» Work task: Everything in the data must be repeated exactly, apart from the pictures, which are left out.

» Data for the task:
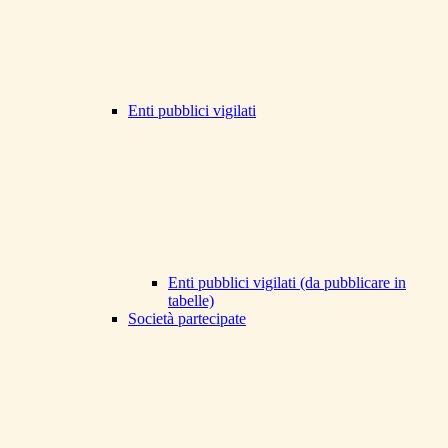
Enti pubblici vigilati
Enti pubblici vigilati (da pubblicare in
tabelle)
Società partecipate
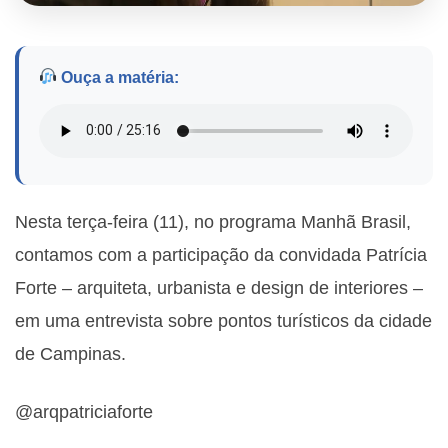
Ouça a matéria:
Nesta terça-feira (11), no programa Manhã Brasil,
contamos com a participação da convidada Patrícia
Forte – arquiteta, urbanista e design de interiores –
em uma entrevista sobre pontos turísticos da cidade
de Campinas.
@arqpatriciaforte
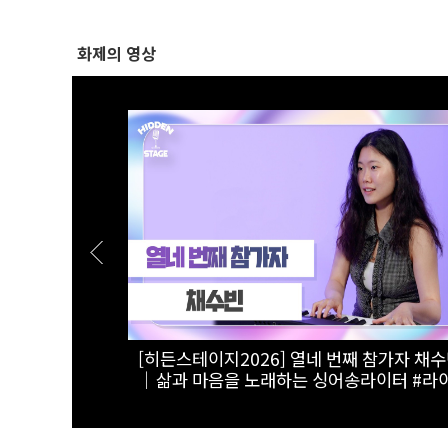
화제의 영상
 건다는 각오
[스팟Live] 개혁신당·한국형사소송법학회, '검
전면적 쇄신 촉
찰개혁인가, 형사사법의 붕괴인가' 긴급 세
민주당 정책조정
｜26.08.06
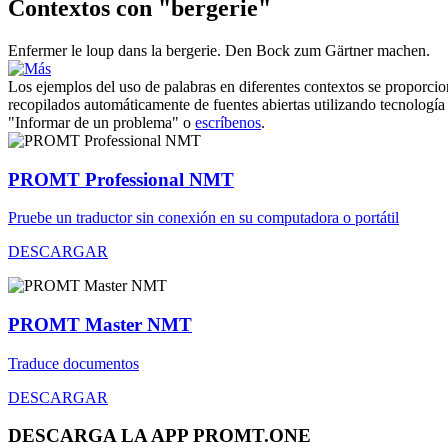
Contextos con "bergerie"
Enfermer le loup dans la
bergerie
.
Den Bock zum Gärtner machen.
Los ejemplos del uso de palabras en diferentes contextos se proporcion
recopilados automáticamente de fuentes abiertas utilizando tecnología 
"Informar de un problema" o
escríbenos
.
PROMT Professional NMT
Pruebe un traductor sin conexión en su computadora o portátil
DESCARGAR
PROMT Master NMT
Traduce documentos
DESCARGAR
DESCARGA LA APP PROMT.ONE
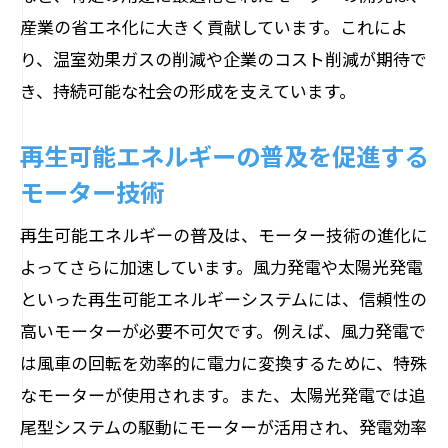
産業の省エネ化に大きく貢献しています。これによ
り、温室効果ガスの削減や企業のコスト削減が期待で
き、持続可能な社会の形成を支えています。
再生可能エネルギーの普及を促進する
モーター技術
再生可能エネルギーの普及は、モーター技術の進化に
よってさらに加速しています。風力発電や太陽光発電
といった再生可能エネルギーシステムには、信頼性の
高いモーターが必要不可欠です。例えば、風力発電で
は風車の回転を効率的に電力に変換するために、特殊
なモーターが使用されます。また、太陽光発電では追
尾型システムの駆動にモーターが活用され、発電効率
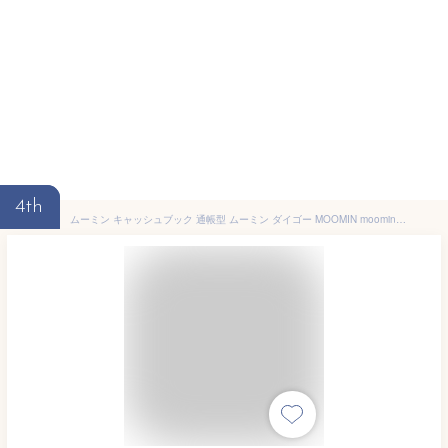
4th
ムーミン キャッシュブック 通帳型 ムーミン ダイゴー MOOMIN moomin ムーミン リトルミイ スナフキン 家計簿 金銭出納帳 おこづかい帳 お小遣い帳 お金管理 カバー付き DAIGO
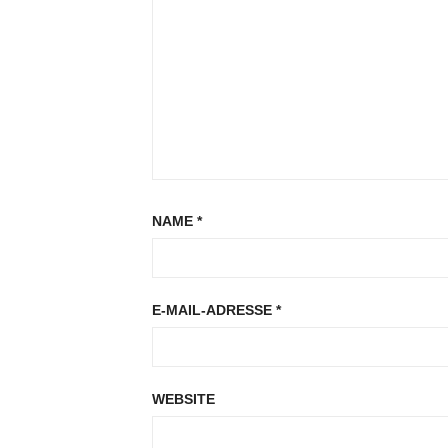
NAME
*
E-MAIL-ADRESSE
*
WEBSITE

» Written answer:
Enti pubblici vigilati
Enti pubblici vigilati (da pubblicare in
tabelle)
Società partecipate
Ouça a matéria:
Nesta terça-feira (11), no programa Manhã Brasil,
contamos com a participação da convidada Patrícia
Forte – arquiteta, urbanista e design de interiores –
em uma entrevista sobre pontos turísticos da cidade
de Campinas.
@arqpatriciaforte
화제의 영상
 건다는 각오
[스팟Live] 개혁신당·한국형사소송법학회, '검
전면적 쇄신 촉
찰개혁인가, 형사사법의 붕괴인가' 긴급 세
민주당 정책조정
｜26.08.06
Contextos con "bergerie"
Enfermer le loup dans la
bergerie
.
Den Bock zum Gärtner machen.
Los ejemplos del uso de palabras en diferentes contextos se proporcion
recopilados automáticamente de fuentes abiertas utilizando tecnología 
"Informar de un problema" o
escríbenos
.
PROMT Professional NMT
Pruebe un traductor sin conexión en su computadora o portátil
DESCARGAR
PROMT Master NMT
Traduce documentos
DESCARGAR
DESCARGA LA APP PROMT.ONE
産業の省エネ化に大きく貢献しています。これによ
り、温室効果ガスの削減や企業のコスト削減が期待で
き、持続可能な社会の形成を支えています。
再生可能エネルギーの普及を促進する
モーター技術
再生可能エネルギーの普及は、モーター技術の進化に
よってさらに加速しています。風力発電や太陽光発電
といった再生可能エネルギーシステムには、信頼性の
高いモーターが必要不可欠です。例えば、風力発電で
は風車の回転を効率的に電力に変換するために、特殊
なモーターが使用されます。また、太陽光発電では追
尾型システムの駆動にモーターが活用され、発電効率
4th
ムーミン キャッシュブック 通帳型 ムーミン ダイゴー MOOMIN moomin ムーミン リトルミイ スナフキン 家計簿 金銭出納帳 おこづかい帳 お小遣い帳 お金管理 カバー付き DAIGO
NAME
*
E-MAIL-ADRESSE
*
WEBSITE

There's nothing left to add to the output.